Neuro Cardiogenic Syncope - Neuro Cardiogenic Syncope Information
Cardiogenic Syncope Information
Cardiogenic syncope can occur on a mechanical or arrhythmic basis. Mechanical problems that can cause syncope include aortic stenosis (where syncope may occur from autonomic reflex abnormalities or ventricular tachycardia), pulmonary stenosis, hypertrophic obstructive cardiomyopathy, congenital lesions associated with pulmonary hypertension or right-to-left shunting, and left atrial myxoma obstructing the mitral valve. Episodes are commonly exertional or postexertional. More commonly, cardiac syncope is due to disorders of automaticity (sick sinus syndrome), conduction disorders (atrioventricular block), or tachyarrhythmias (especially ventricular tachycardia and supraventricular tachycardia with rapid ventricular rate).

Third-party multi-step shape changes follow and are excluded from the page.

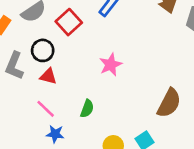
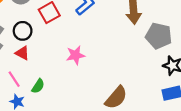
green semicircle: (87, 109) -> (38, 86), moved

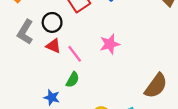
pink line: (14, 79) -> (75, 54), moved

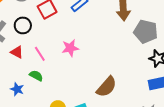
red triangle: (54, 46) -> (17, 52), moved
green semicircle: (73, 80) -> (36, 76), turned -96

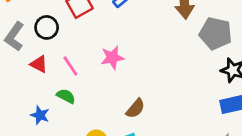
brown semicircle: (107, 87) -> (135, 108), moved, size x0.7

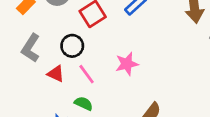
black circle: (47, 27) -> (72, 46), moved

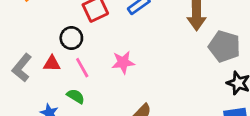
gray L-shape: (31, 48) -> (22, 68), moved
red triangle: (56, 74) -> (52, 64), turned -30

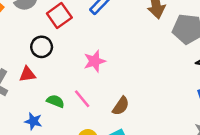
pink line: (82, 68) -> (82, 99), moved

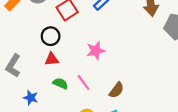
red triangle: (27, 74) -> (52, 59), moved
blue star: (33, 121) -> (31, 98), moved

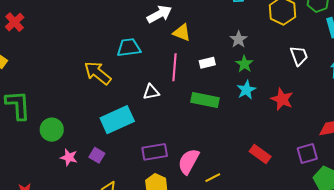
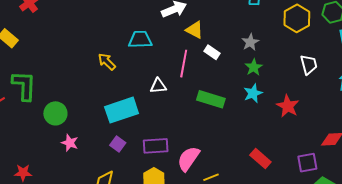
white rectangle: (207, 63) -> (212, 52), moved, turned 42
yellow arrow: (98, 73) -> (107, 62), size x0.7
purple square: (97, 155) -> (118, 144), moved

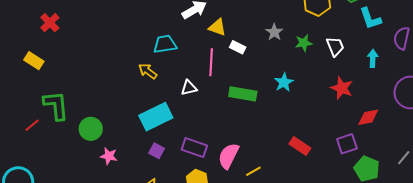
yellow arrow: (107, 62) -> (148, 71), moved
green star: (254, 67) -> (304, 43), moved, turned 30
red star: (288, 106) -> (342, 88), moved
purple rectangle: (156, 146) -> (194, 148), turned 30

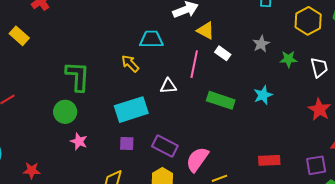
green L-shape: (56, 105) -> (78, 76), moved
red rectangle: (300, 146) -> (269, 160), turned -45
purple square: (157, 151) -> (127, 143), turned -35

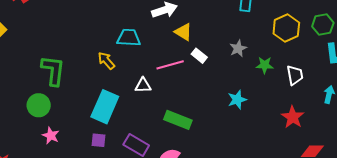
pink line: (194, 64) -> (170, 65), turned 60
green rectangle: (221, 100) -> (178, 120), moved
cyan rectangle: (131, 110) -> (105, 107), turned -52

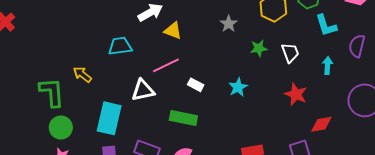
gray star: (238, 48) -> (229, 24), moved
white rectangle: (199, 56) -> (196, 85), moved
yellow arrow: (106, 61) -> (82, 74), moved
white triangle: (143, 85) -> (143, 90), size x1.4
green circle: (39, 105) -> (61, 128), moved

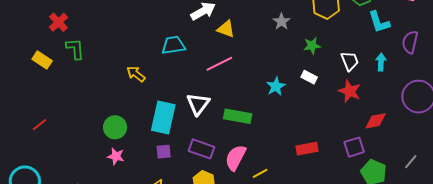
white trapezoid: (290, 53) -> (350, 61), moved
white rectangle: (196, 85) -> (309, 77), moved
cyan star: (238, 87) -> (276, 86), moved
white triangle: (143, 90) -> (198, 104), moved, turned -40
green L-shape: (52, 92) -> (75, 49), moved, size x0.7

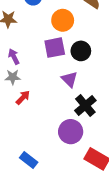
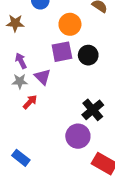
purple triangle: (69, 79) -> (43, 77), moved
blue rectangle: (29, 160) -> (21, 158), moved

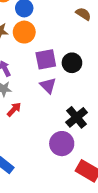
orange circle: (70, 24) -> (24, 32), moved
purple triangle: (43, 77) -> (48, 86), moved

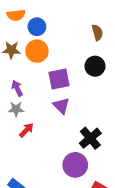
brown semicircle: (83, 14) -> (97, 33), turned 42
black circle: (72, 63) -> (95, 66), moved

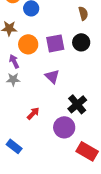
orange circle: (37, 51) -> (28, 44), moved
purple square: (59, 79) -> (55, 43), moved
red arrow: (26, 130) -> (33, 113), moved

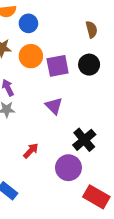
orange circle: (28, 44) -> (31, 56), moved

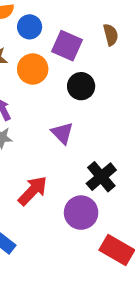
black circle: (89, 65) -> (81, 86), moved
purple square: (58, 66) -> (67, 46), moved, turned 35
red arrow: (31, 151) -> (33, 191), size x1.5

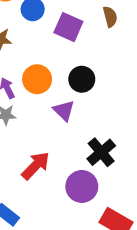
orange circle: (33, 69) -> (37, 79), moved
black circle: (81, 86) -> (82, 79), moved

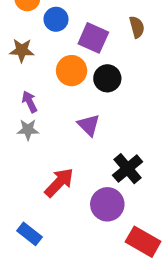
orange circle: (37, 79) -> (72, 71), moved
black circle: (82, 79) -> (107, 78), moved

Neuro Cardiogenic Syncope Information
The evaluation for Neuro Cardiogenic Syncope depends on findings from the history and physical examination (especially orthostatic blood pressure evaluation, examination of carotid and other arteries, cardiac examination, and, if appropriate, carotid sinus massage). The resting ECG may reveal arrhythmias, evidence of accessory pathways, prolonged QT interval, and other signs of heart disease (such as infarction or hypertrophy). If the history is consistent with Neuro Cardiogenic Syncope, ambulatory electrocardiographic monitoring is essential. This may need to be repeated several times, since yields increase with longer periods of monitoring, at least up to 3 days. Event recorder and transtelephone electrocardiographic monitoring may be helpful in patients with intermittent presyncopal episodes. Electrophysiologic studies to assess sinus node function and atrioventricular conduction and to induce supraventricular or ventricular tachycardia are indicated in patients with recurrent episodes and nondiagnostic ambulatory ECGs. They reveal an arrhythmic cause in 20–50% of patients, depending on the study criteria, and are most often diagnostic when the patient has had multiple episodes and has identifiable cardiac abnormalities.